The main elements of Nahmanides’ theology are set forth in the divisions of this book. Each section is based on selections from the texts where the relevant ideas are most clearly presented. In searching for the central themes, I have examined all of Nahmanides’ extant writings, but most of the passages chosen are from his magnum opus, the Commentary on the Torah, which was the culmination of his life’s work.2 Accompanying these selections are introductory notes and sometimes an endnote. The former sketch the conceptual point made by the Ramban and suggest its role in the context of his thought. The latter seek to situate the point he is making, either by comparison or by contrast, in the larger context of Jewish tradition.
I have tried to see the issues as perennial ones, so that contemporary readers who are interested in Jewish theology – even committed to it – can better see Nahmanides’ views as options within an ongoing enterprise. That, indeed, is the main purpose of this book. It is inspired by (but hardly comparable to) the efforts of the classical codifiers of Jewish law, who reorganized great volumes of heterogenous Talmudic material along more recognizably conceptual lines.3 Their purpose was to make the material more readily available for the normative tasks of their day and the future. In attempting to adopt the methodological model of the classical codifiers, I am expressing a commitment to the view that theology is a normative task for Jewish thinkers today.

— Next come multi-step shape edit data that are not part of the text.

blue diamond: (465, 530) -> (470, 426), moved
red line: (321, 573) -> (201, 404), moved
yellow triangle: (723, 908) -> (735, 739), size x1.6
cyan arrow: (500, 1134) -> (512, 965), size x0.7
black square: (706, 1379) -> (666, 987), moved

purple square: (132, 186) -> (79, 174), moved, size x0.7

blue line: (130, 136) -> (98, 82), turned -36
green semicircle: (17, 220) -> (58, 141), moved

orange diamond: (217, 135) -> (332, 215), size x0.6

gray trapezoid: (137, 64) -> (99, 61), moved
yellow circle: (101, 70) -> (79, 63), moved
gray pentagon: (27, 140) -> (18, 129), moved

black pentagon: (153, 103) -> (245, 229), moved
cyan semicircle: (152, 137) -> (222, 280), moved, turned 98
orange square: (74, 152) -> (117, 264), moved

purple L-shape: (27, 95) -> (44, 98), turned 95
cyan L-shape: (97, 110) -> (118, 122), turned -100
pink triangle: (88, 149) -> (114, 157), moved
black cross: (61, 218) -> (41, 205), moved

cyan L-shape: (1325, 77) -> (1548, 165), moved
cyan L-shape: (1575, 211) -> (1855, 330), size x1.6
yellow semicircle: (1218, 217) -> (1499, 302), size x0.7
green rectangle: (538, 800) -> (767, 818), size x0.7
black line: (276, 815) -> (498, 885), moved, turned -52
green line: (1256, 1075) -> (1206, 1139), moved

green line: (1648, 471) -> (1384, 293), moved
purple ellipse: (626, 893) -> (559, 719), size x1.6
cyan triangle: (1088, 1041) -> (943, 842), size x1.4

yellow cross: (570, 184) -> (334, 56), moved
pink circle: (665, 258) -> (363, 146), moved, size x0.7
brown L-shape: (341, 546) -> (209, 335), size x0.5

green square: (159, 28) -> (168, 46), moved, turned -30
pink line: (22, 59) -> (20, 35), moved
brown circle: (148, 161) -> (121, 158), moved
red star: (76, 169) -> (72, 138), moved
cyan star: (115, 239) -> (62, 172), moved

To lay out the elements of Nahmanides’ theology systematically requires transposing passages from their original contexts. Nahmanides himself did not write a comprehensive treatise on theology. The closest he came was a short work called Torat ha-Shem Temimah, which was in fact a long sermon he preached in Barcelona in 1263 just before his famous disputation with the apostate Jew Pablo Christiani before King James of Aragon and his court. But this work, much influenced by Judah Halevi, presents only Nahmanides’ theology of history. It deals especially with public miracles and the meaning of those commandments that seem intended to commemorate and celebrate them. It does not deal with the other two main strands of Nahmanides’ religious thought: his rationalist themes, which have strong affinities with the ideas of Saadiah Gaon, and the crucial and distinctive kabbalistic elements in his theology. Moreover, the sermon does not reveal how deeply his ongoing critique of Maimonides stimulated his original theological insights. Thus a translation of Torat ha-Shem Temimah, or even a discussion of its major points, would not adequately represent the richness of Nahmanides’ theology.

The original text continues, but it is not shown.